Japanese and Nikkei at Home and Abroad
Title | Japanese and Nikkei at Home and Abroad PDF eBook |
Author | |
Publisher | Cambria Press |
Total Pages | 350 |
Release | |
Genre | |
ISBN | 1621968979 |
Sentiment, Language, and the Arts: The Japanese- Brazilian Heritage
Title | Sentiment, Language, and the Arts: The Japanese- Brazilian Heritage PDF eBook |
Author | Shūhei Hosokawa |
Publisher | BRILL |
Total Pages | 406 |
Release | 2019-11-11 |
Genre | Social Science |
ISBN | 900439639X |
Sentiments, Language, and the Arts: The Japanese-Brazilian Heritage explores the complex feelings of Japanese immigrants in Brazil, focusing on their yearning for “home” as a way of interpreting the shifting nature of their identity. To understand the immigrants’ lives and feelings from their own perspective, Hosokawa looks closely at their poetry, linguistic activities such as the borrowing of Portuguese words, amateur speech contests, and a fantasy about the shared origins of Japanese and the Brazilian indigenous language Tupi. He also examines the issue of group identity through the performing arts, analyzing the reception of Japanese sopranos who sang the title role in Madam Butterfly, participation in Carnival parades, and the oral storytelling of their history in popular narratives called rôkyoku. Translated from Japanese by Paul Warham.

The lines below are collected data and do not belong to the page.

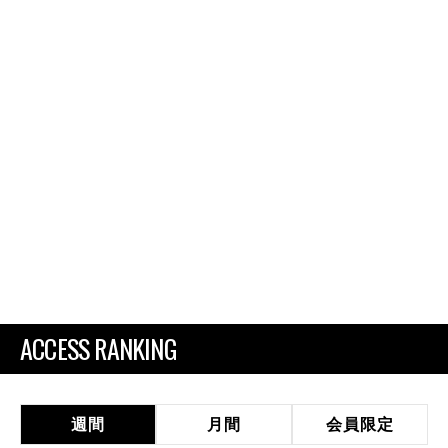
ACCESS RANKING
週間
月間
会員限定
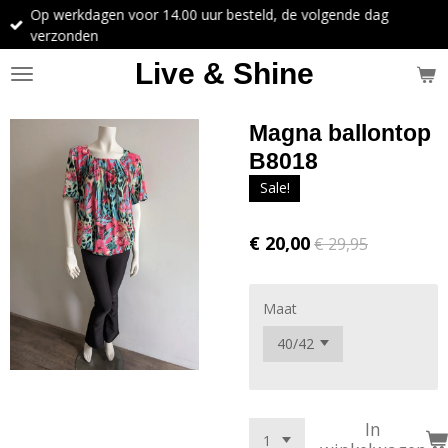
Op werkdagen voor 14.00 uur besteld, de volgende dag
Ga
verzonden
direct
naar
Live & Shine
de
hoofdinhoud
Magna ballontop
B8018
Sale!
€ 20,00
€ 29,95
Maat
In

An Ethnography of the Lives of Japanese and Japanese Brazilian Migrants
Title | An Ethnography of the Lives of Japanese and Japanese Brazilian Migrants PDF eBook |
Author | Ethel V. Kosminsky |
Publisher | Lexington Books |
Total Pages | 376 |
Release | 2022-05-15 |
Genre | |
ISBN | 9781498522618 |
This book explores the Japanese emigration to the planned colony of Bastos in São Paulo, Brazil in the early twentieth century. Using interviews and fieldwork done in both Bastos and Japan, Ethel Kosminsky analyzes the consequences of these temporary labor migrations on the immigrants and their families.